Stephen O’Grady DVM, MRCVS, a specialist in podiatry whose Northern Virginia Equine clinic sees dozens of cases of caudal heel pain each year, notes that correcting hoof imbalances is, by necessity, a gradual process. He can often alleviate the discomfort of a horse with caudal heel pain more quickly, however.

“There are four things you can do [for a horse with caudal heel pain] with therapeutic shoeing,” he said. “You can raise the heels up, change the breakover, set the shoe in a certain place, and protect the foot.

“Heel elevation is helpful for horses who have long toes and low heels, but it’s not a great idea for the opposite conformation, the club foot,” he said. “What you’re trying to do is normalize the shape.”

Another common approach, O’Grady said, is to provide the horse with more support by increasing the amount of ground surface his foot covers, with wide-web shoes, extended heels, or bar shoes. “Bar shoes help increase the ground surface, but egg bar shoes have fallen out of favor for heel pain,” he said. “We found they were actually destroying the foot, because horses land heel first (with egg bar shoes on) and crush the heels further.”

Pownall finds that a rocker-toe shoe, built like the runners on a rocking chair, can often help to ease breakover and reduce the strain on soft tissues.  Another approach is the French heel or “onion shoe,” which adds a small, bulbous projection at the heels, bulging in toward the frog, “like a pearl onion,” according to O’Grady.

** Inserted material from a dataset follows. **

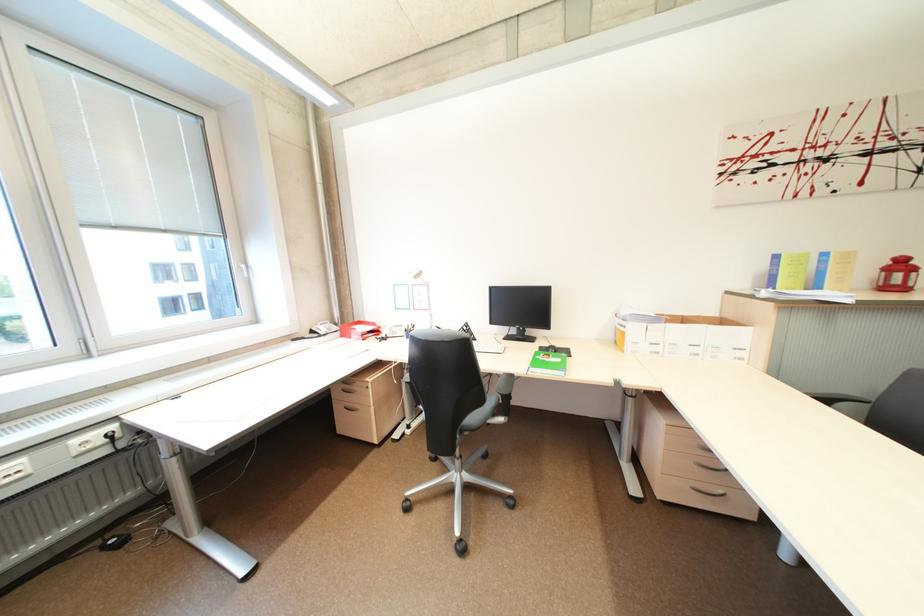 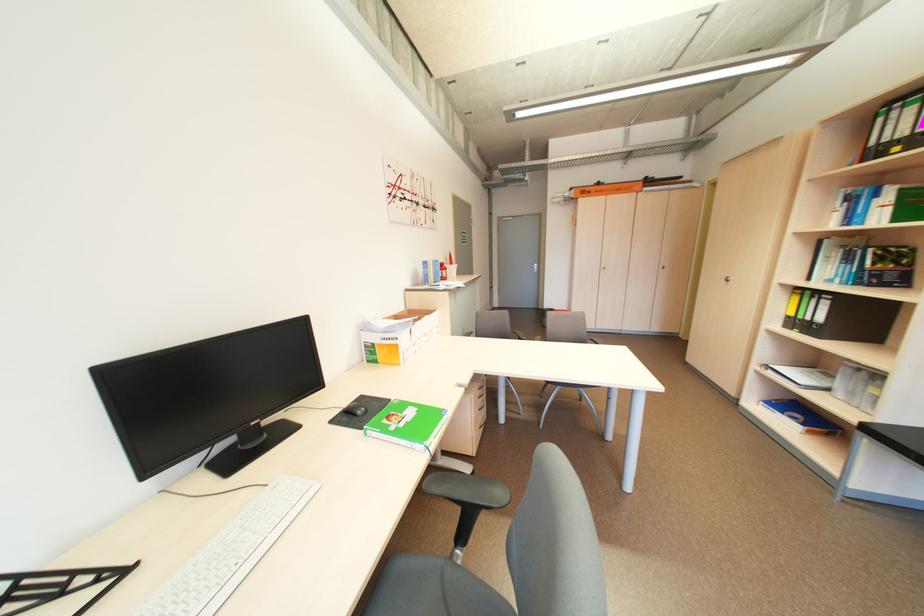 The point at (562, 345) is marked in the first image. Where is the corresponding point in the second image?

“You forge a little onion shape over the damaged heels and make it concave on the inside [against the foot],” he said. “It creates more ground surface as well as covering and protecting the damaged heels.”

The shoeing approach for horses with caudal heel pain must be tailored to the individual, and arrived at—ideally, at least—with farrier and veterinarian working in concert based on MRI results. There is no cookie-cutter method, no single solution. Some horses, for example, do best without shoes at all.

O’Grady and Pownall agree that while MRI is a vast improvement over previous diagnostic modalities when it comes to heel pain, it should not be considered the be-all and end-all. As Pownall pointed out, “We’ve only been doing MRIs the last three or four years, really, so we’re still in the data-collecting stage.”

O’Grady agreed: “Suddenly there are an awful lot of MRIs out there, but it’s a whole new ball game learning to interpret the images. There’s a pretty steep learning curve, and not everyone is an expert at it yet.

“What MRI allows you to do is get a better diagnosis and a prognosis.  Most of these things need time to heal. Given enough rest, many of these horses can be brought back to work.”

So while you’re not guaranteed a good prognosis when your horse’s heel pain is diagnosed via MRI, your odds of getting that horse back on the track are significantly greater than they were in the days of the “navicular syndrome” rubber stamp.

“So often these issues are now proving to be reversible,” said Pownall.